▸ **Work item**
Which lines of the material hold the word "Блок"? Copy each one.

▸ **Data to use**
────────────────────────────────────────

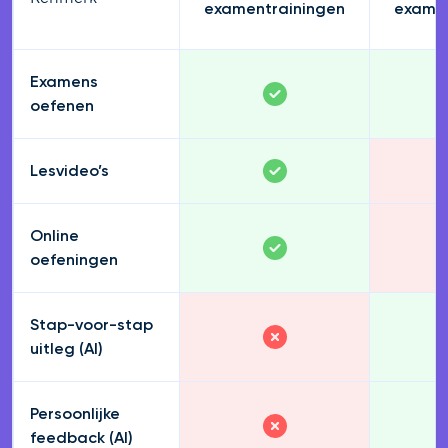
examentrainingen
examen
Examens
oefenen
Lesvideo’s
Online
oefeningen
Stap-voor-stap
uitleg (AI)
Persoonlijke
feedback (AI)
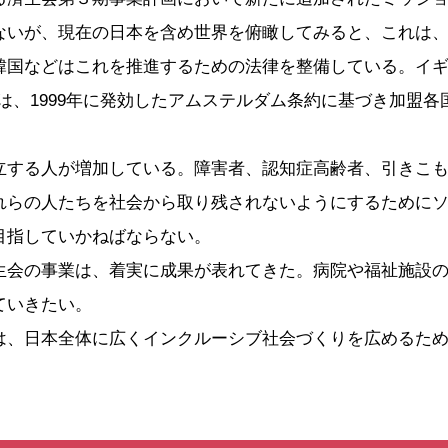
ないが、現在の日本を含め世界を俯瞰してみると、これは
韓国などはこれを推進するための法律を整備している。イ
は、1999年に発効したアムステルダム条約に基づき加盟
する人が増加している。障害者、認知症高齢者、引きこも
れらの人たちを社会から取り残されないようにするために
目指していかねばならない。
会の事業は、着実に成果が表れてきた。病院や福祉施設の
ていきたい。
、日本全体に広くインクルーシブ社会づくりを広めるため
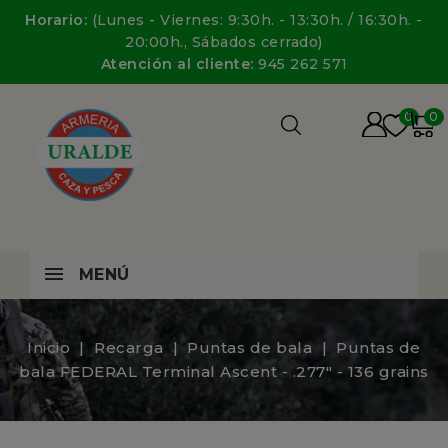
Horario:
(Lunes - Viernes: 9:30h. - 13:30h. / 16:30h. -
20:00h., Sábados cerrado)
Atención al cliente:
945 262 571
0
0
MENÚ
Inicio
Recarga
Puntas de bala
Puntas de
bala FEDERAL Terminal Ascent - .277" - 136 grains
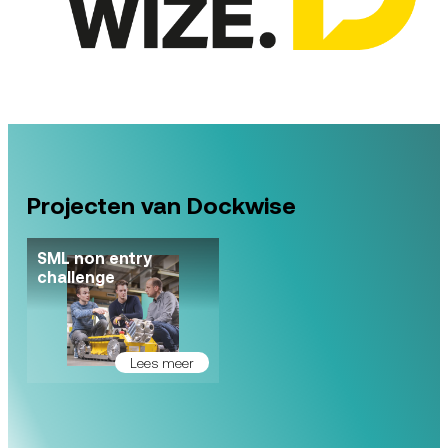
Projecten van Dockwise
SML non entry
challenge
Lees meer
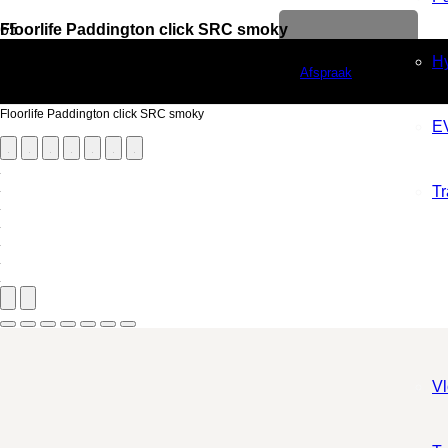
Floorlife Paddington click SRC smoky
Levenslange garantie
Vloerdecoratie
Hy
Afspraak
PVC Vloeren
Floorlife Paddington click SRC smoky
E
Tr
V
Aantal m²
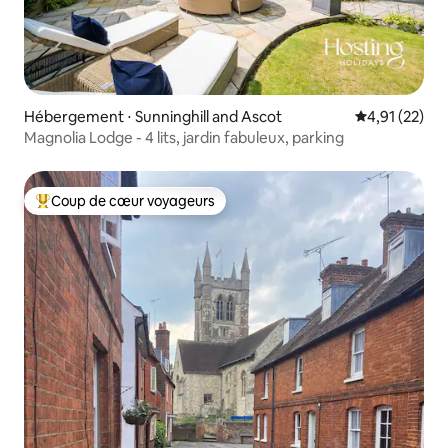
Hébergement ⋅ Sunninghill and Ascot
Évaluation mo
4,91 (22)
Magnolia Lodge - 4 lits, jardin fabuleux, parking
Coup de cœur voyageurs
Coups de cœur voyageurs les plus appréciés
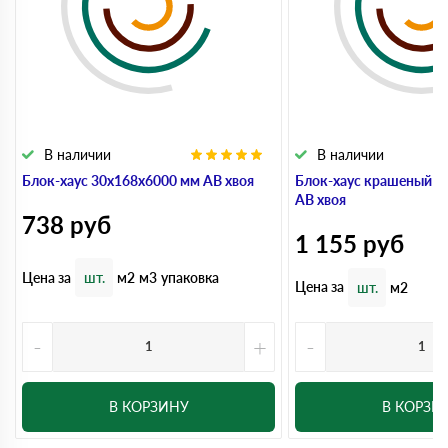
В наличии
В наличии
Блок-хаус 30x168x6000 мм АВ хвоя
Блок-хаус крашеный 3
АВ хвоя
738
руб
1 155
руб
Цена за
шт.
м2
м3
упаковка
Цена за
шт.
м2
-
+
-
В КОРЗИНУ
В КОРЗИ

────────────────────────────────────────

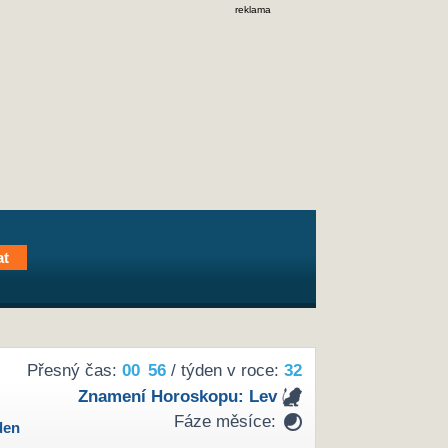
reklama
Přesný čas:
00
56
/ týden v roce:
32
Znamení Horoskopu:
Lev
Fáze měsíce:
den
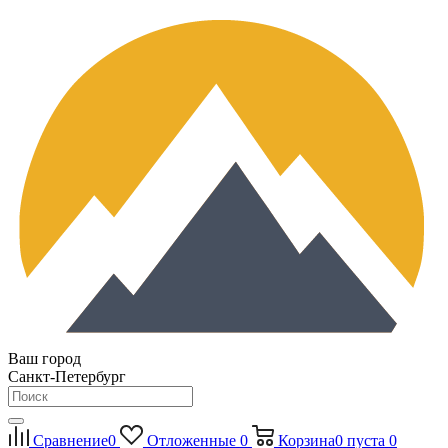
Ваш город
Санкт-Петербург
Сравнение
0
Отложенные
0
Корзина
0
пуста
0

────────────────────────────────────────

▸ **Task solution**
Блок-хаус 30x168x6000 мм АВ хвоя
Блок-хаус крашеный 3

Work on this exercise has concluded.